Un bien à mettre en garantie ouvre les montants les plus élevés. Les quotités annoncées en rachat hypothécaire vont de 70 % à 90 % de la valeur du bien, et PraxiFinance publie ses critères : 100 000 € minimum, un bien d’au moins 300 000 €, 3 000 € de revenus par mois (août 2026). L’article L.314-12 alinéa 2 du code de la consommation fait alors basculer l’opération en crédit immobilier : un rachat de crédit garanti par une hypothèque change de calendrier autant que de barème.
La composition des crédits repris décide du régime applicable à un rachat de crédit
Deux crédits en cours au minimum sont exigés chez Cetelem, les prêts immobiliers sont exclus chez Sofinco, et 60 % de part immobilière font changer de tranche d’usure.
La composition des crédits repris décide du régime applicable. Deux crédits en cours au minimum sont exigés chez Cetelem et les prêts immobiliers sont exclus du rachat de Sofinco. Au-delà de 60 % de part immobilière, les articles L.314-11 et R.314-18 du code de la consommation ouvrent des durées plus longues et une autre tranche d’usure.
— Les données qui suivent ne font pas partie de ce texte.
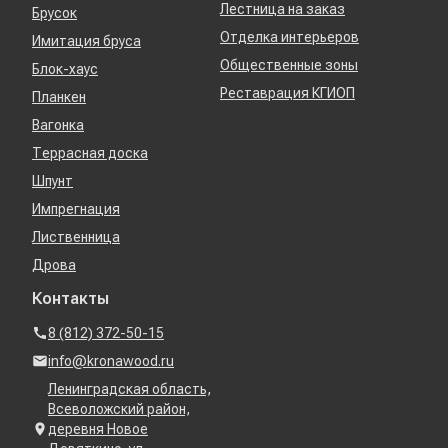
Лестница на заказ
Брусок
Отделка интерьеров
Имитация бруса
Общественные зоны
Блок-хаус
Реставрация КГИОП
Планкен
Вагонка
Террасная доска
Шпунт
Импрегнация
Лиственница
Дрова
Контакты
8 (812) 372-50-15
info@kronawood.ru
Ленинградская область,
Всеволожский район,
деревня Новое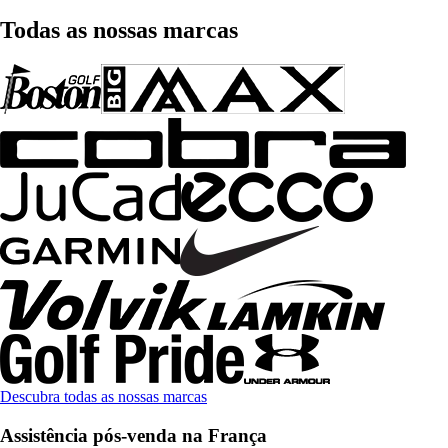
Todas as nossas marcas
Descubra todas as nossas marcas
Assistência pós-venda na França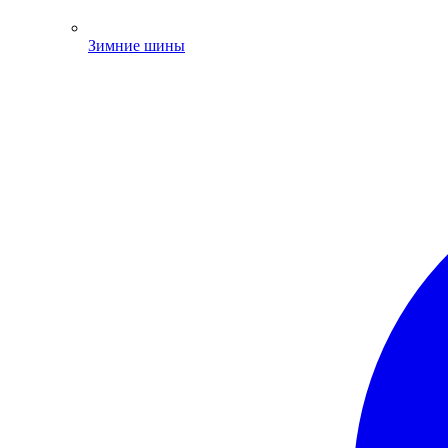
Зимние шины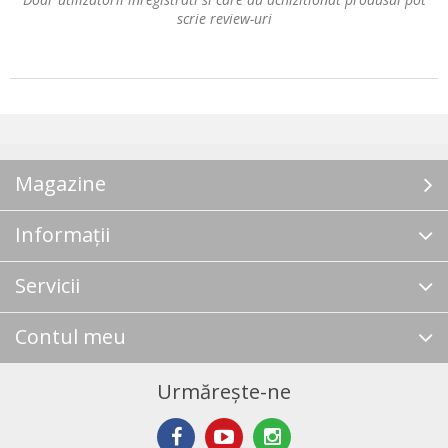
scrie review-uri
Magazine
Informații
Servicii
Contul meu
Urmărește-ne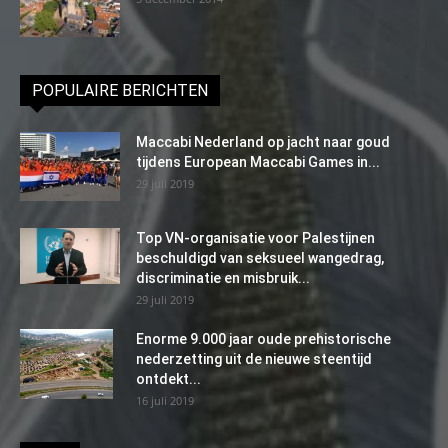
POPULAIRE BERICHTEN
Maccabi Nederland op jacht naar goud
tijdens European Maccabi Games in...
29 juli 2019
Top VN-organisatie voor Palestijnen
beschuldigd van seksueel wangedrag,
discriminatie en misbruik...
29 juli 2019
Enorme 9.000 jaar oude prehistorische
nederzetting uit de nieuwe steentijd
ontdekt...
16 juli 2019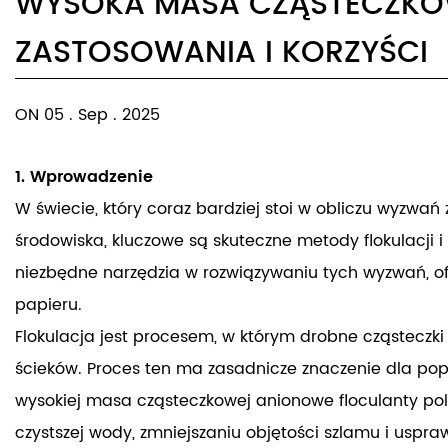
WYSOKA MASA CZĄSTECZKO
ZASTOSOWANIA I KORZYŚCI
ON 05 . Sep . 2025
1. Wprowadzenie
W świecie, który coraz bardziej stoi w obliczu wy
środowiska, kluczowe są skuteczne metody flokulacji
niezbędne narzędzia w rozwiązywaniu tych wyzwań, ofe
papieru.
Flokulacja jest procesem, w którym drobne cząsteczki 
ścieków. Proces ten ma zasadnicze znaczenie dla pop
wysokiej masa cząsteczkowej anionowe floculanty po
czystszej wody, zmniejszaniu objętości szlamu i uspr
Revenus fonciers retenus à 70 %, pensions versées comptées en charge : les conventions réelles, que la plupart des simulateurs oublient. Vous saurez de combien vous dépassez, ou ce qu'il vous reste de marge.
Les 3 critères d’appréciation qui se discutent dans un dossier de rachat de crédit
La tenue des comptes sur trois mois, l’ancienneté professionnelle et la composition des revenus ne figurent dans aucune grille chiffrée : ce sont les seuls critères qui se redressent en quelques semaines, à revenus inchangés.
Ces trois critères décident à qualité de chiffres égale. Ils ne se calculent pas, ils se lisent — d’où leur marge de discussion.
Tenue des comptes, ancienneté professionnelle, composition des revenus : les 3 critères qui décident à chiffres égaux
Aucun des trois ne se calcule : ils se lisent sur les relevés, les bulletins et les avis d’imposition, d’où leur marge de discussion.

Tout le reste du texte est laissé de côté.